Cortisone affects the regulatory circuit of hormones.

Another group of side effects affects the regulatory circuit of hormones. By the supply of the glucocorticoid from the outside, the own hormone production falls asleep and can even lead to the shrinkage of the adrenal cortex.

This condition becomes problematic when therapy is discontinued, because it takes some time for the patient’s own production to get going again. In stressful situations, such a patient then finds himself in danger because the adrenal cortex cannot provide the hormone in sufficient quantities quickly enough.

Conversely, a so-called rebound effect can occur – the increased recurrence of disease symptoms if the drug is discontinued too quickly instead of slowly phased out.

Guidelines for proper dosing

The now well-researched consequences of cortisone therapy have also led to the drug being used differently today than it was when it was first discovered. Dosage is based on the severity of the individual clinical picture and the patient’s response.
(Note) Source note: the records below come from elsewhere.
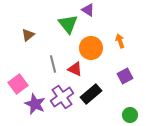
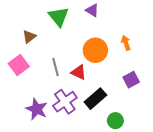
green triangle: (68, 24) -> (59, 17), moved
pink square: (18, 84) -> (19, 65), moved
green circle: (130, 115) -> (115, 121), moved

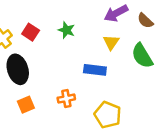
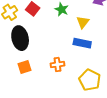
yellow triangle: (111, 42) -> (83, 22), moved

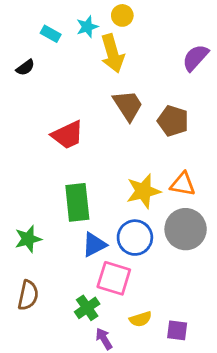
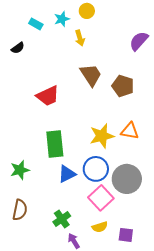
yellow arrow: (112, 53) -> (80, 38), size x0.6
gray circle: (186, 229) -> (127, 179), moved
pink square: (114, 278) -> (101, 198), moved, turned 30

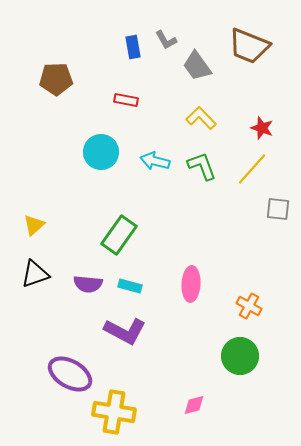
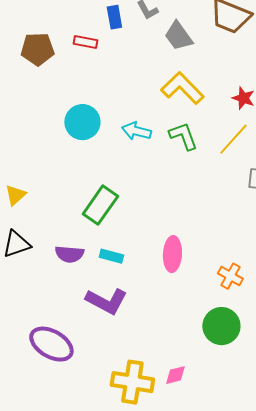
red rectangle: (126, 100) -> (85, 42), moved
yellow L-shape: (201, 118) -> (182, 88), size x1.4
yellow cross: (114, 412) -> (132, 382), moved

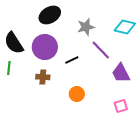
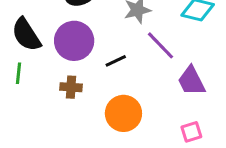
orange circle: (77, 94) -> (123, 113), size x1.5

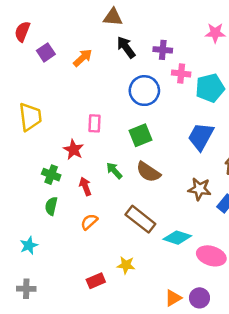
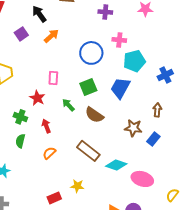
black arrow: (126, 47) -> (39, 14), moved
purple cross: (163, 50) -> (105, 12), moved
purple square: (46, 52) -> (21, 34), moved
orange arrow: (83, 58) -> (51, 36), moved
cyan pentagon: (210, 88) -> (134, 61), moved
blue trapezoid: (201, 136) -> (120, 88), moved
green arrow: (114, 171) -> (68, 105), moved

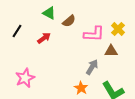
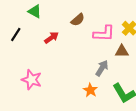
green triangle: (49, 13) -> (35, 11), moved
black line: (17, 31) -> (16, 34), moved
pink star: (25, 78) -> (32, 80), turned -30

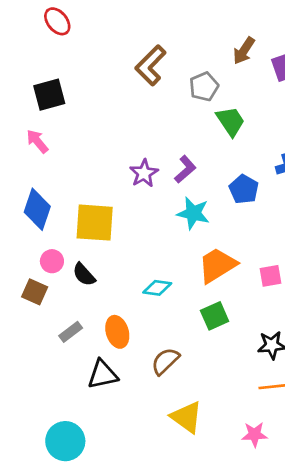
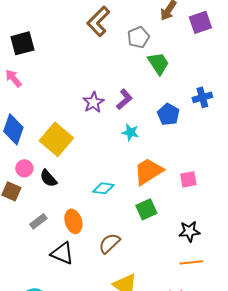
cyan star: (193, 213) -> (130, 132), size x0.7
yellow square: (95, 223) -> (56, 139), turned 36
black triangle: (103, 374) -> (62, 253), turned 35

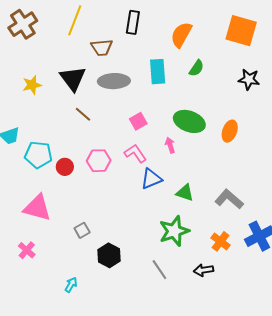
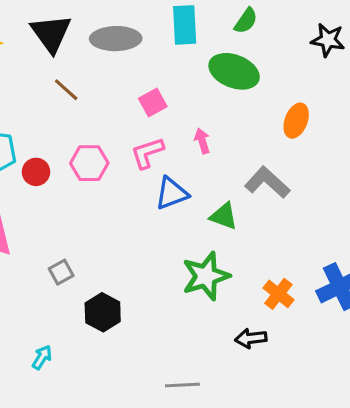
green ellipse: (189, 121) -> (234, 71), moved
pink L-shape: (135, 153) -> (147, 153), turned -75
gray L-shape: (229, 199) -> (267, 182), moved
gray line: (159, 270) -> (182, 385), moved, turned -60

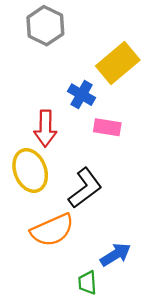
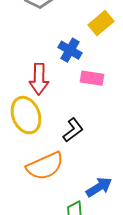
yellow rectangle: (118, 63) -> (101, 23), size x0.7
black L-shape: (85, 188) -> (73, 130), size x0.7

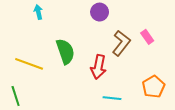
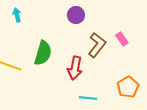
green semicircle: (65, 51) -> (43, 53), turned 35

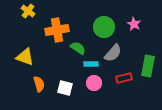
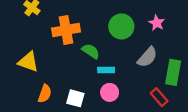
gray semicircle: (113, 53) -> (147, 57), moved
red rectangle: (124, 78) -> (159, 97), moved, turned 63
orange semicircle: (39, 84) -> (45, 94), turned 35

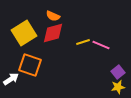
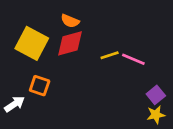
yellow square: (24, 33) -> (32, 43), turned -30
orange square: (30, 65) -> (40, 86), size x0.7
Acute illnesses are generally treated only for a short time, while chronic illnesses are usually treated for the long term. Efforts are made to help chronic patients with the smallest dose that is still effective.
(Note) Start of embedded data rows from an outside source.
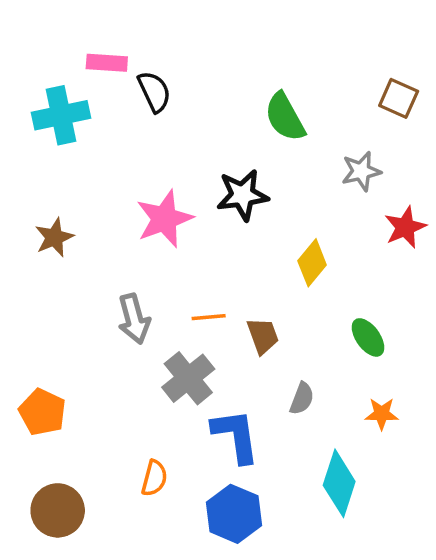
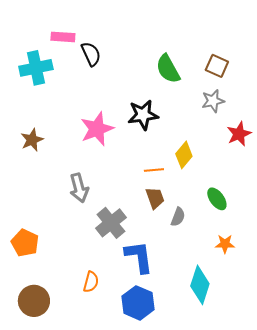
brown square: (399, 98) -> (217, 66), moved
orange line: (209, 317) -> (154, 170), moved
gray semicircle: (302, 399) -> (178, 217), moved

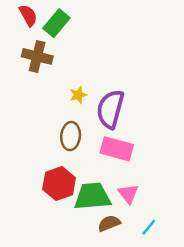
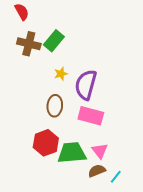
green rectangle: (56, 23) -> (54, 41), moved
brown semicircle: (109, 223) -> (97, 171), moved

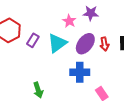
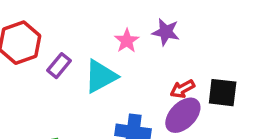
purple ellipse: (85, 44) -> (183, 115), moved
red arrow: (104, 44) -> (182, 89), turned 64

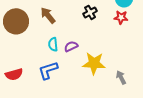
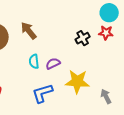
black cross: (90, 12) -> (83, 38), moved
blue L-shape: (48, 70) -> (42, 93), moved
This process is long and difficult, because after a successful initial treatment with a relatively high dosage, one tries to reduce the active ingredient dosage further and further. However, at very low dosages, this process can only be accomplished very slowly and in very small steps.

It also depends on the patient

The goal is always to keep undesirable side effects as low as possible. To do this, the physician and patient must work together. The patient himself should intensively deal with his cortisone treatment and inform himself as well as possible in order to actively participate in the therapy management.

This includes, among other things, a low-salt, balanced diet in which low-fat dairy products and fruits and vegetables play an important role. Exercise and sport likewise contribute to fewer complaints and side effects.